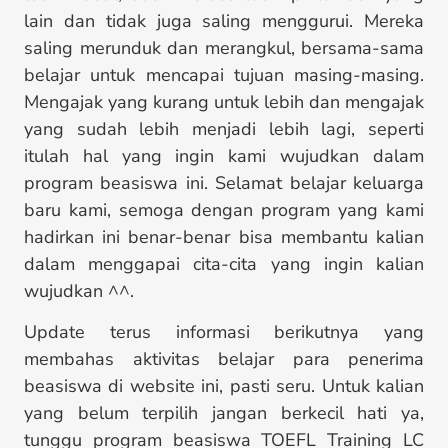
lain dan tidak juga saling menggurui. Mereka
saling merunduk dan merangkul, bersama-sama
belajar untuk mencapai tujuan masing-masing.
Mengajak yang kurang untuk lebih dan mengajak
yang sudah lebih menjadi lebih lagi, seperti
itulah hal yang ingin kami wujudkan dalam
program beasiswa ini. Selamat belajar keluarga
baru kami, semoga dengan program yang kami
hadirkan ini benar-benar bisa membantu kalian
dalam menggapai cita-cita yang ingin kalian
wujudkan ^^.
Update terus informasi berikutnya yang
membahas aktivitas belajar para penerima
beasiswa di website ini, pasti seru. Untuk kalian
yang belum terpilih jangan berkecil hati ya,
tunggu program beasiswa TOEFL Training LC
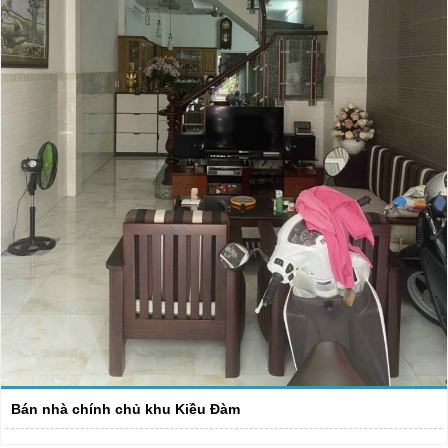
Bán nhà chính chủ khu Kiều Đàm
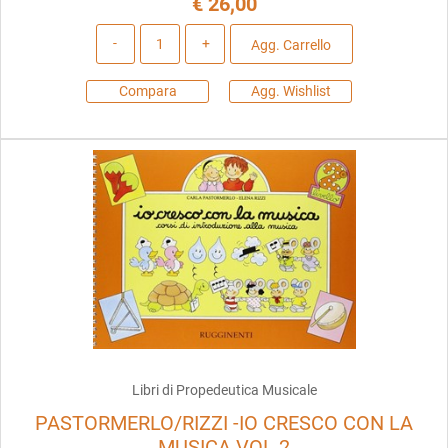
€ 26,00
Quantità
Agg. Carrello
Compara
Agg. Wishlist
Libri di Propedeutica Musicale
PASTORMERLO/RIZZI -IO CRESCO CON LA
MUSICA VOL 2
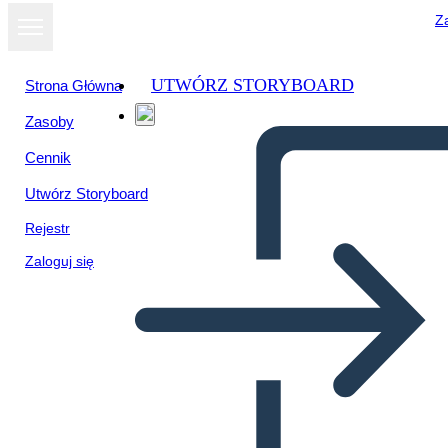
Za
UTWÓRZ STORYBOARD
Strona Główna
Zasoby
Cennik
Utwórz Storyboard
Rejestr
Zaloguj się
¿Quieres ser Presidente?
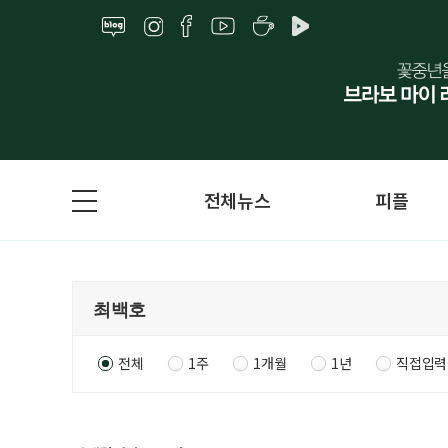
전체뉴스
피플
전체
1주
1개월
1년
직접입력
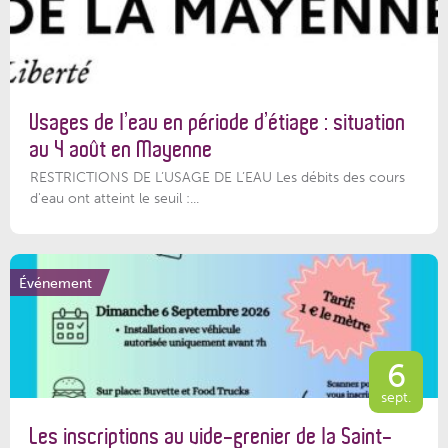
Usages de l’eau en période d’étiage : situation
au 4 août en Mayenne
RESTRICTIONS DE L’USAGE DE L’EAU Les débits des cours
d'eau ont atteint le seuil :...
Événement
6
sept.
Les inscriptions au vide-grenier de la Saint-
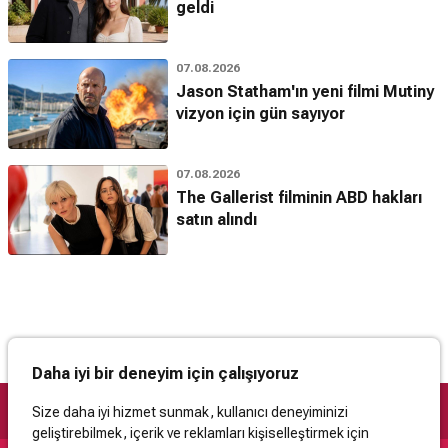
geldi
07.08.2026
Jason Statham'ın yeni filmi Mutiny
vizyon için gün sayıyor
07.08.2026
The Gallerist filminin ABD hakları
satın alındı
Daha iyi bir deneyim için çalışıyoruz
Size daha iyi hizmet sunmak, kullanıcı deneyiminizi
geliştirebilmek, içerik ve reklamları kişiselleştirmek için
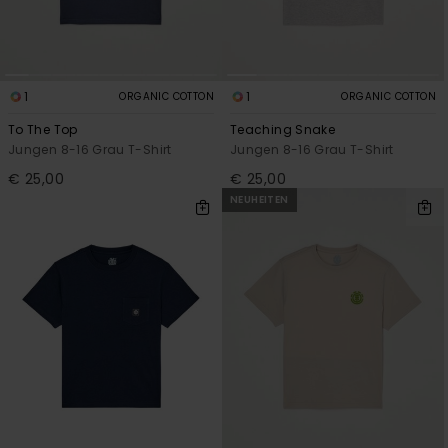
1
1
ORGANIC COTTON
ORGANIC COTTON
To The Top
Teaching Snake
Jungen 8-16 Grau T-Shirt
Jungen 8-16 Grau T-Shirt
€ 25,00
€ 25,00
NEUHEITEN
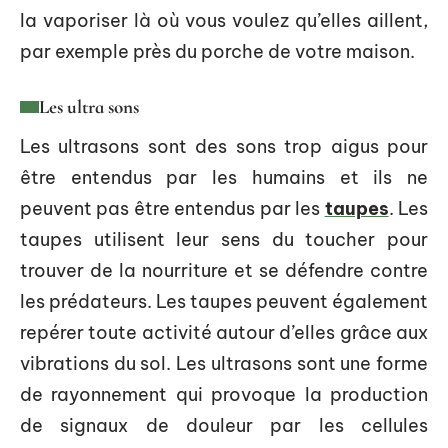
la vaporiser là où vous voulez qu’elles aillent,
par exemple près du porche de votre maison.
Les ultra sons
Les ultrasons sont des sons trop aigus pour
être entendus par les humains et ils ne
peuvent pas être entendus par les
taupes
. Les
taupes utilisent leur sens du toucher pour
trouver de la nourriture et se défendre contre
les prédateurs. Les taupes peuvent également
repérer toute activité autour d’elles grâce aux
vibrations du sol. Les ultrasons sont une forme
de rayonnement qui provoque la production
de signaux de douleur par les cellules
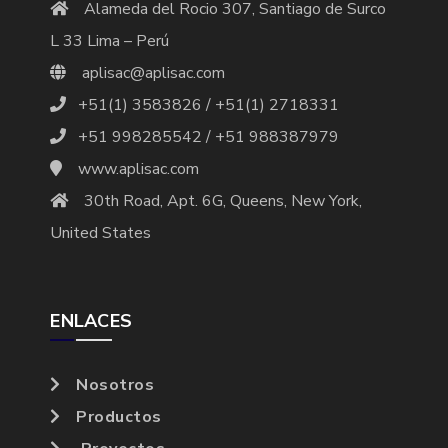
Alameda del Rocio 307, Santiago de Surco
L 33 Lima – Perú
aplisac@aplisac.com
+51(1) 3583826 / +51(1) 2718331
+51 998285542 / +51 988387979
www.aplisac.com
30th Road, Apt. 6G, Queens, New York,
United States
ENLACES
Nosotros
Productos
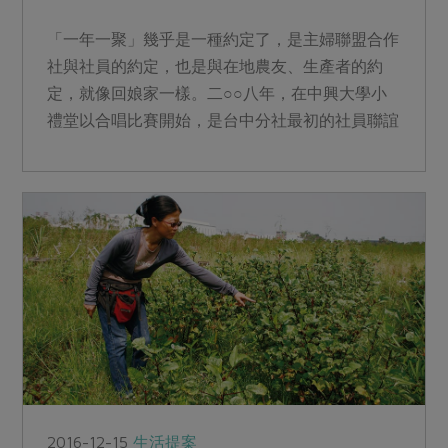
「一年一聚」幾乎是一種約定了，是主婦聯盟合作
社與社員的約定，也是與在地農友、生產者的約
定，就像回娘家一樣。二○○八年，在中興大學小
禮堂以合唱比賽開始，是台中分社最初的社員聯誼
活動，而後每年以各種...
2016-12-15
生活提案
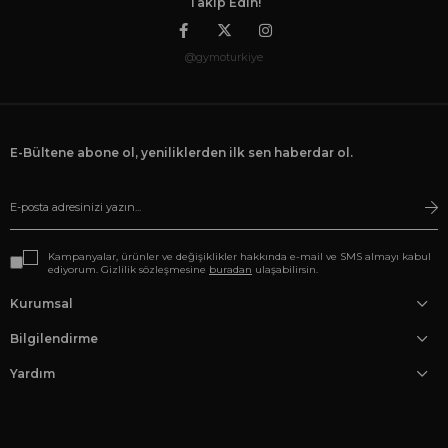
Takip Edin!
@gymoturkiye
E-Bültene abone ol, yeniliklerden ilk sen haberdar ol.
Kampanyalar, ürünler ve değişiklikler hakkında e-mail ve SMS almayı kabul
ediyorum. Gizlilik sözleşmesine
buradan
ulaşabilirsin.
Kurumsal
Bilgilendirme
Yardım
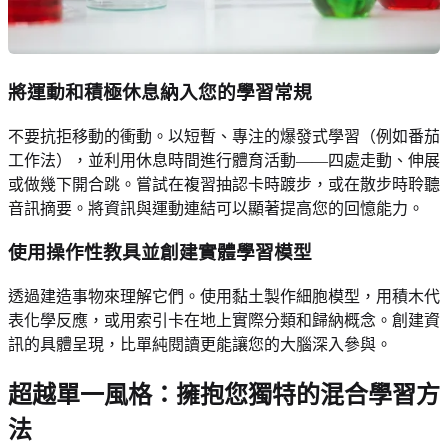
將運動和積極休息納入您的學習常規
不要抗拒移動的衝動。以短暫、專注的爆發式學習（例如番茄
工作法），並利用休息時間進行體育活動——四處走動、伸展
或做幾下開合跳。嘗試在複習抽認卡時踱步，或在散步時聆聽
音訊摘要。將資訊與運動連結可以顯著提高您的回憶能力。
使用操作性教具並創建實體學習模型
透過建造事物來理解它們。使用黏土製作細胞模型，用積木代
表化學反應，或用索引卡在地上實際分類和歸納概念。創建資
訊的具體呈現，比單純閱讀更能讓您的大腦深入參與。
超越單一風格：擁抱您獨特的混合學習方
法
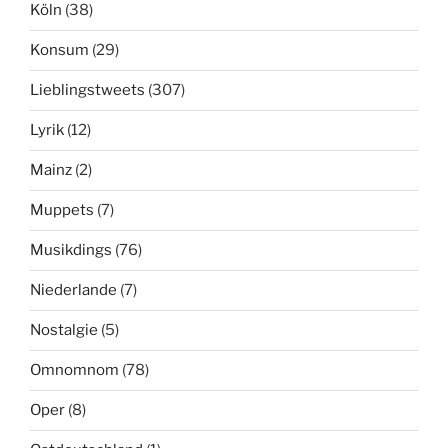
Köln
(38)
Konsum
(29)
Lieblingstweets
(307)
Lyrik
(12)
Mainz
(2)
Muppets
(7)
Musikdings
(76)
Niederlande
(7)
Nostalgie
(5)
Omnomnom
(78)
Oper
(8)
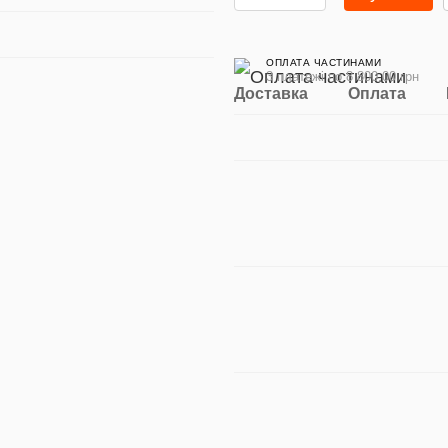
ОПЛАТА ЧАСТИНАМИ
3 платежі по 8 800.00 грн
Доставка
Оплата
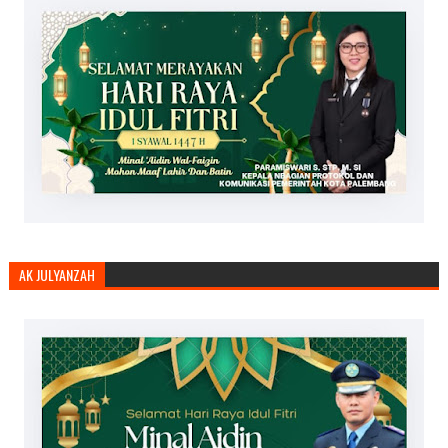
AK JULYANZAH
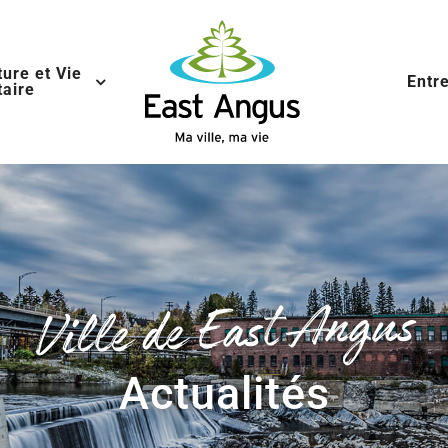
ture et Vie
Entr
aire
Ville de East Angus
Actualités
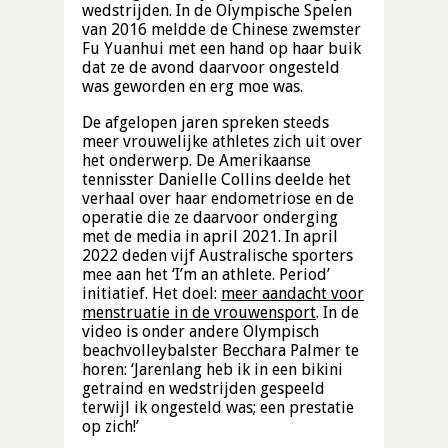
wedstrijden. In de Olympische Spelen
van 2016 meldde de Chinese zwemster
Fu Yuanhui met een hand op haar buik
dat ze de avond daarvoor ongesteld
was geworden en erg moe was.
De afgelopen jaren spreken steeds
meer vrouwelijke athletes zich uit over
het onderwerp. De Amerikaanse
tennisster Danielle Collins deelde het
verhaal over haar endometriose en de
operatie die ze daarvoor onderging
met de media in april 2021. In april
2022 deden vijf Australische sporters
mee aan het ‘I’m an athlete. Period’
initiatief. Het doel:
meer aandacht voor
menstruatie in de vrouwensport
. In de
video is onder andere Olympisch
beachvolleybalster Becchara Palmer te
horen: ‘Jarenlang heb ik in een bikini
getraind en wedstrijden gespeeld
terwijl ik ongesteld was; een prestatie
op zich!’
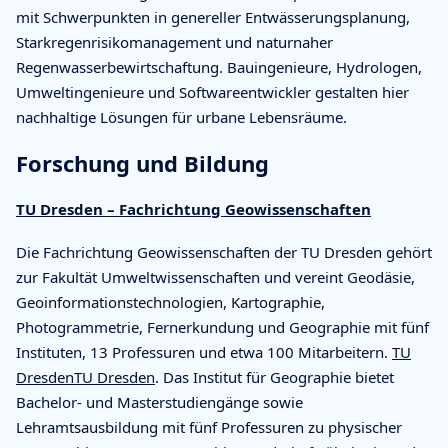
mit Schwerpunkten in genereller Entwässerungsplanung,
Starkregenrisikomanagement und naturnaher
Regenwasserbewirtschaftung. Bauingenieure, Hydrologen,
Umweltingenieure und Softwareentwickler gestalten hier
nachhaltige Lösungen für urbane Lebensräume.
Forschung und Bildung
TU Dresden – Fachrichtung Geowissenschaften
Die Fachrichtung Geowissenschaften der TU Dresden gehört
zur Fakultät Umweltwissenschaften und vereint Geodäsie,
Geoinformationstechnologien, Kartographie,
Photogrammetrie, Fernerkundung und Geographie mit fünf
Instituten, 13 Professuren und etwa 100 Mitarbeitern.
TU
Dresden
TU Dresden
. Das Institut für Geographie bietet
Bachelor- und Masterstudiengänge sowie
Lehramtsausbildung mit fünf Professuren zu physischer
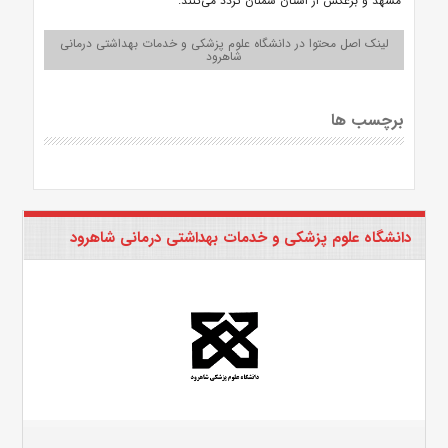
مشهد و برعکس از استان سمنان تردد می‌کنند.
لینک اصل محتوا در دانشگاه علوم پزشکی و خدمات بهداشتی درمانی
شاهرود
برچسب ها
دانشگاه علوم پزشکی و خدمات بهداشتی درمانی شاهرود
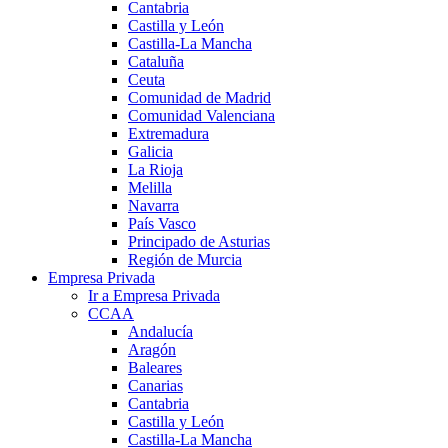
Cantabria
Castilla y León
Castilla-La Mancha
Cataluña
Ceuta
Comunidad de Madrid
Comunidad Valenciana
Extremadura
Galicia
La Rioja
Melilla
Navarra
País Vasco
Principado de Asturias
Región de Murcia
Empresa Privada
Ir a Empresa Privada
CCAA
Andalucía
Aragón
Baleares
Canarias
Cantabria
Castilla y León
Castilla-La Mancha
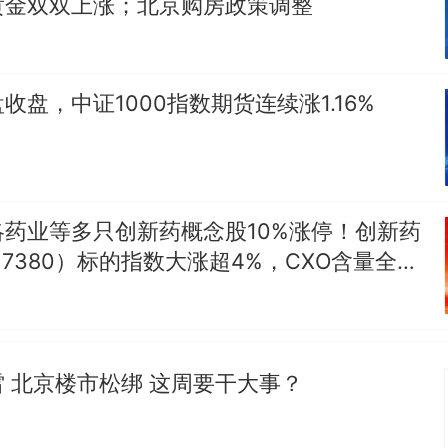
享界G9车型预售价公布：43.98万起
黄金双双上涨；北京购房政策调整
那个在床头放菜刀的女孩，因老师一句“跟我回家”
热
收盘，中证1000指数期货连续涨1.16%
药业等多只创新药概念股10%涨停！创新药
517380）标的指数大涨超4%，CXO含量全市
 北京楼市松绑 这周要干大事？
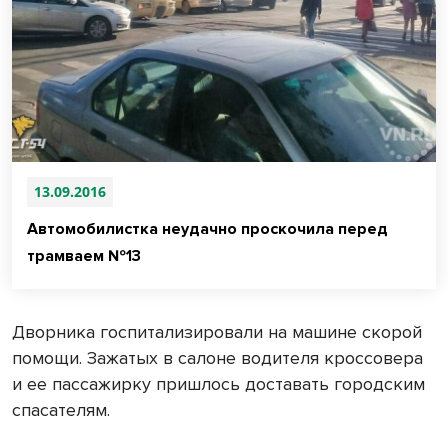
13.09.2016
Автомобилистка неудачно проскочила перед
трамваем №13
Дворника госпитализировали на машине скорой
помощи. Зажатых в салоне водителя кроссовера
и ее пассажирку пришлось доставать городским
спасателям.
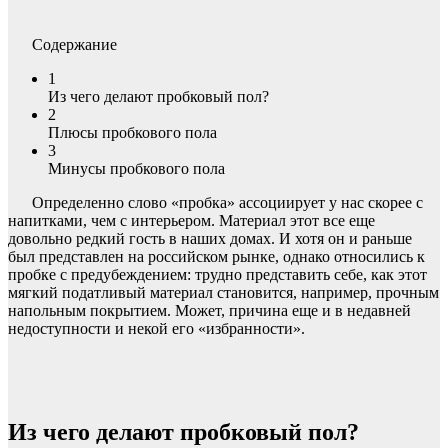
Содержание
1
Из чего делают пробковый пол?
2
Плюсы пробкового пола
3
Минусы пробкового пола
Определенно слово «пробка» ассоциирует у нас скорее с
напитками, чем с интерьером. Материал этот все еще
довольно редкий гость в наших домах. И хотя он и раньше
был представлен на российском рынке, однако относились к
пробке с предубеждением: трудно представить себе, как этот
мягкий податливый материал становится, например, прочным
напольным покрытием. Может, причина еще и в недавней
недоступности и некой его «избранности».
Из чего делают пробковый пол?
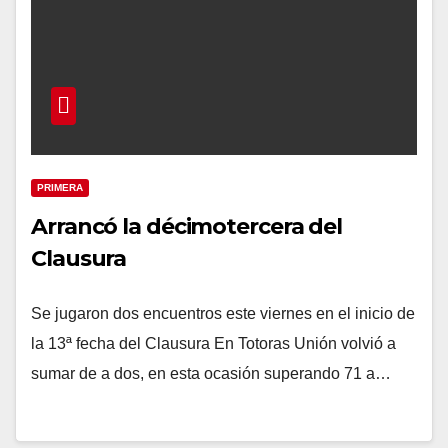
PRIMERA
Arrancó la décimotercera del
Clausura
Se jugaron dos encuentros este viernes en el inicio de
la 13ª fecha del Clausura En Totoras Unión volvió a
sumar de a dos, en esta ocasión superando 71 a…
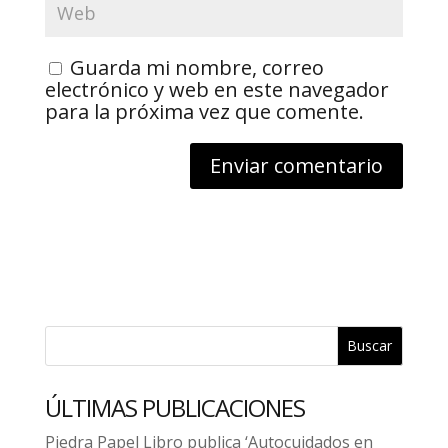
Guarda mi nombre, correo
electrónico y web en este navegador
para la próxima vez que comente.
Buscar
ÚLTIMAS PUBLICACIONES
Piedra Papel Libro publica ‘Autocuidados en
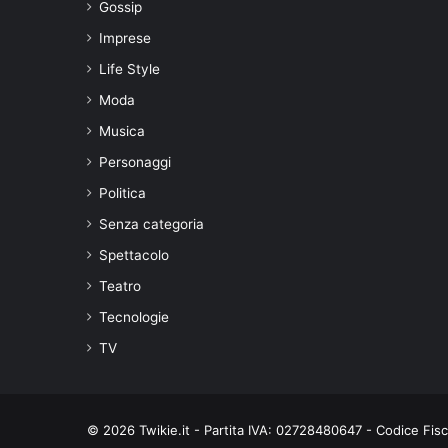
Gossip
Imprese
Life Style
Moda
Musica
Personaggi
Politica
Senza categoria
Spettacolo
Teatro
Tecnologie
TV
© 2026 Twikie.it - Partita IVA: 02728480647 - Codice Fi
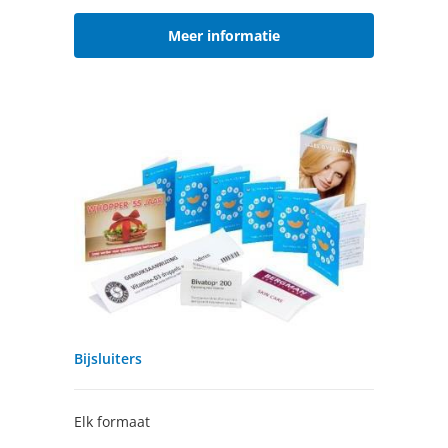
Meer informatie
Bijsluiters
Elk formaat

→ **Description of the task**: Having found the line with "Jason Statham'ın yeni filmi Mutiny" and the line with "不要抗拒移動的衝動。以短暫、專注的爆發式學習（例如番茄" in the material above, write out exactly those two and every line between, leaving the pictures out.

→ **Task result**:
Jason Statham'ın yeni filmi Mutiny
vizyon için gün sayıyor
07.08.2026
The Gallerist filminin ABD hakları
satın alındı
Daha iyi bir deneyim için çalışıyoruz
Size daha iyi hizmet sunmak, kullanıcı deneyiminizi
geliştirebilmek, içerik ve reklamları kişiselleştirmek için
1
1
ORGANIC COTTON
ORGANIC COTTON
To The Top
Teaching Snake
Jungen 8-16 Grau T-Shirt
Jungen 8-16 Grau T-Shirt
€ 25,00
€ 25,00
NEUHEITEN
la vaporiser là où vous voulez qu’elles aillent,
par exemple près du porche de votre maison.
Les ultra sons
Les ultrasons sont des sons trop aigus pour
être entendus par les humains et ils ne
peuvent pas être entendus par les
taupes
. Les
taupes utilisent leur sens du toucher pour
trouver de la nourriture et se défendre contre
les prédateurs. Les taupes peuvent également
repérer toute activité autour d’elles grâce aux
vibrations du sol. Les ultrasons sont une forme
de rayonnement qui provoque la production
de signaux de douleur par les cellules
Alameda del Rocio 307, Santiago de Surco
L 33 Lima – Perú
aplisac@aplisac.com
+51(1) 3583826 / +51(1) 2718331
+51 998285542 / +51 988387979
www.aplisac.com
30th Road, Apt. 6G, Queens, New York,
United States
ENLACES
Nosotros
Productos
「一年一聚」幾乎是一種約定了，是主婦聯盟合作
社與社員的約定，也是與在地農友、生產者的約
定，就像回娘家一樣。二○○八年，在中興大學小
禮堂以合唱比賽開始，是台中分社最初的社員聯誼
活動，而後每年以各種...
2016-12-15
生活提案
Takip Edin!
@gymoturkiye
E-Bültene abone ol, yeniliklerden ilk sen haberdar ol.
Kampanyalar, ürünler ve değişiklikler hakkında e-mail ve SMS almayı kabul
ediyorum. Gizlilik sözleşmesine
buradan
ulaşabilirsin.
Kurumsal
Bilgilendirme
Yardım
將運動和積極休息納入您的學習常規
不要抗拒移動的衝動。以短暫、專注的爆發式學習（例如番茄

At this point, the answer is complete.